**SUPPLIED DATA:**
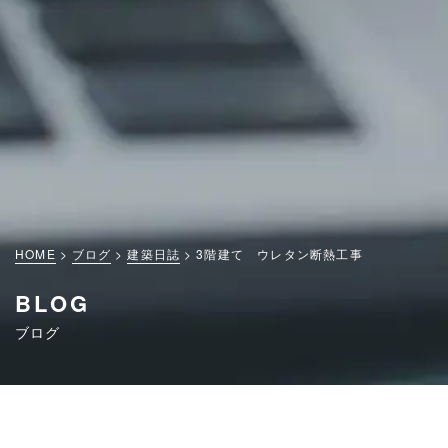
HOME
ブログ
建築日誌
3階建て ウレタン断熱工事
BLOG
ブログ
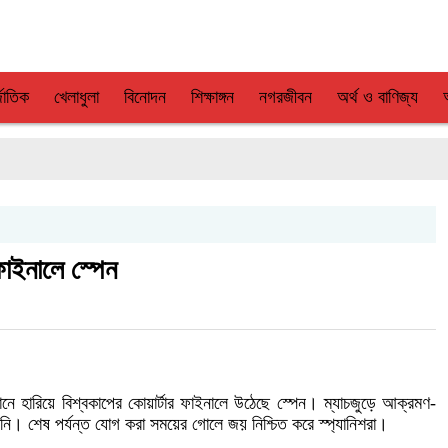
জাতিক
খেলাধুলা
বিনোদন
শিক্ষাঙ্গন
নগরজীবন
অর্থ ও বাণিজ্য
 ফাইনালে স্পেন
ধানে হারিয়ে বিশ্বকাপের কোয়ার্টার ফাইনালে উঠেছে স্পেন। ম্যাচজুড়ে আক্রমণ-
নি। শেষ পর্যন্ত যোগ করা সময়ের গোলে জয় নিশ্চিত করে স্প্যানিশরা।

**DIRECTIONS:**
Copy out every line of the material above exactly, skipping the pictures.

**SOLUTION:**
HOME
ブログ
建築日誌
3階建て ウレタン断熱工事
BLOG
ブログ
জাতিক
খেলাধুলা
বিনোদন
শিক্ষাঙ্গন
নগরজীবন
অর্থ ও বাণিজ্য
 ফাইনালে স্পেন
ধানে হারিয়ে বিশ্বকাপের কোয়ার্টার ফাইনালে উঠেছে স্পেন। ম্যাচজুড়ে আক্রমণ-
নি। শেষ পর্যন্ত যোগ করা সময়ের গোলে জয় নিশ্চিত করে স্প্যানিশরা।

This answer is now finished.